Unearthing Roman remains
When works started for new large caverns, civil engineers faced some challenges, but they were rapidly overcome.
At the site of the new cavern for the compact muon solenoid (CMS) experiment (a general-purpose detector), the remains of a fourth century Gallo-Roman villa were discovered in 1998. The site had to be handed over to archaeologists while its secrets were revealed.
“We had big earth movers, and they had toothbrushes,” says CERN senior civil engineer John Osborne. “It was quite interesting to see the difference in excavation.”
Coins minted as far afield as London and Rome were found at the site.
‘Cool’ new techniques
When work resumed, new techniques had to be developed to build the large caverns the LHC required in such difficult terrain.
To excavate the shaft descending to the CMS cavern, the ground had to be frozen first to give it the necessary stability and prevent water leaking in.
CMS required two caverns, one for the detector and another for its services, separated by a 7m-thick wall. In order to do that, the separating wall had to be built before the caverns were excavated.
Across the LHC from CMS is the ATLAS cavern, where a different technique was deployed.
The roof space was excavated first, and then the roof constructed and suspended by cables from the overlying rock.
That gave the stability for the rest of the cavern to be excavated and built, before de-tensioning the cables so the roof could be supported by the walls.
No caverns of this scale had ever been constructed in rock of this nature, and the civil engineers had to be innovative.
Tunnelling to the future
CERN is currently studying the possibility of building the Future Circular Collider (FCC).
This proposed project would constitute one of the largest tunnelling projects ever undertaken.
With a circumference of 90.7km, it would weave through the molasse and limestone beneath Lake Geneva and around Mont Salève.
It would constitute the largest tunnel ever constructed at CERN and be considered a major global civil engineering project in its own right.
Other projects under study include the 91km Future Circular Collider (FCC) at CERN, Muon Collider, Compact Linear Collider (CLIC), the International Linear Collider (ILC) and the Einstein Telescope.
How would the FCC tunnel be built?
Should the FCC be approved, civil engineering will be the first major onsite activity to take place.
The FCC feasibility study schedules ground-breaking for the first shafts to begin in 2033. After that, it would take between six and eight years for each underground sector to become available for the installation of the technical infrastructure, the machine and the experiments.
The tunnel would be constructed using up to eight tunnel boring machines, which are able to excavate and install the tunnel lining in a single-pass operation.
Desktop studies show that the geology would be favourable, since the molasse rock is usually watertight and can be easily supported.
The main beam tunnel will, however, need to pass through about 9km of limestone, which may require the drill-and-blast method.

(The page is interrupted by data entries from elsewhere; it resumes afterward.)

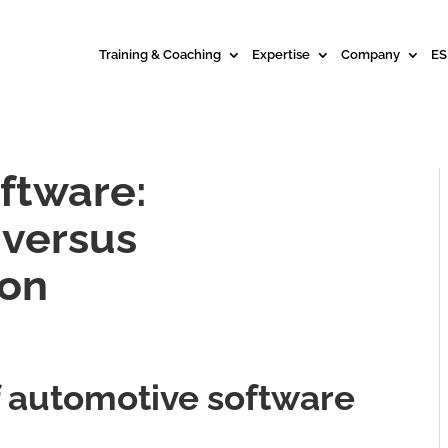
Training & Coaching
Expertise
Company
ES
ftware:
 versus
ion
of automotive software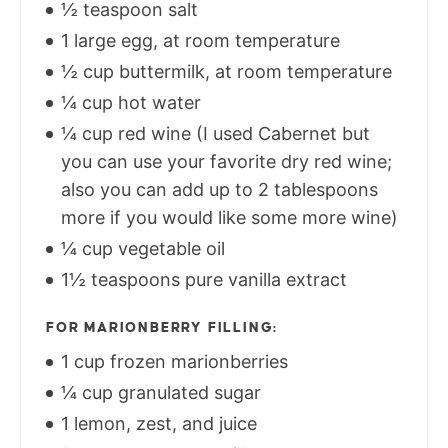
½ teaspoon salt
1 large egg, at room temperature
½ cup buttermilk, at room temperature
¼ cup hot water
¼ cup red wine (I used Cabernet but
you can use your favorite dry red wine;
also you can add up to 2 tablespoons
more if you would like some more wine)
¼ cup vegetable oil
1½ teaspoons pure vanilla extract
FOR MARIONBERRY FILLING:
1 cup frozen marionberries
¼ cup granulated sugar
1 lemon, zest, and juice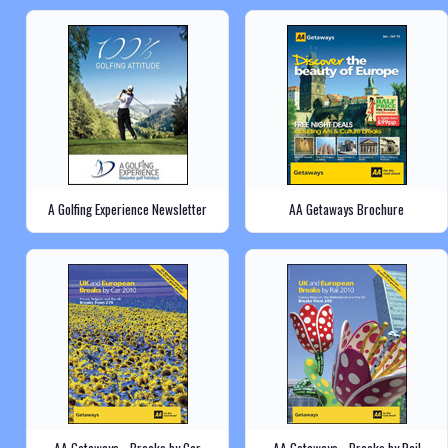
A Golfing Experience Newsletter
AA Getaways Brochure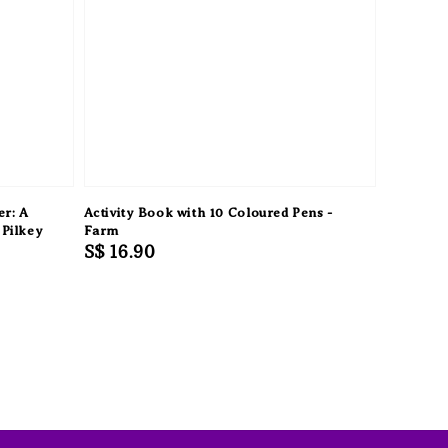
er: A
Activity Book with 10 Coloured Pens -
 Pilkey
Farm
Regular
S$ 16.90
price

These geological assumptions need to be confirmed via a major ongoing, in-situ site investigation campaign planned to finish by the end of 2025.
Sustainability
With a total of around 15 million tonnes of rock and soil to be excavated, sustainability is a major focus of the FCC civil engineering studies.
To this end, in the framework of the European Union co-funded FCC Innovation Study, CERN launched an international challenge-based competition, Mining the Future, in 2021. The aim is to identify credible and innovative ways to reuse the molasse.
In addition, the FCC feasibility study is working towards a full assessment to minimise the carbon footprint during construction.
People who made it happen
The tunnels that house the Large Hadron Collider are maintained by a team of civil engineers, many who are ICE members.
John Osborne manages a team responsible for civil engineering and infrastructure studies for large-scale future physics projects. There are five young engineers in this team.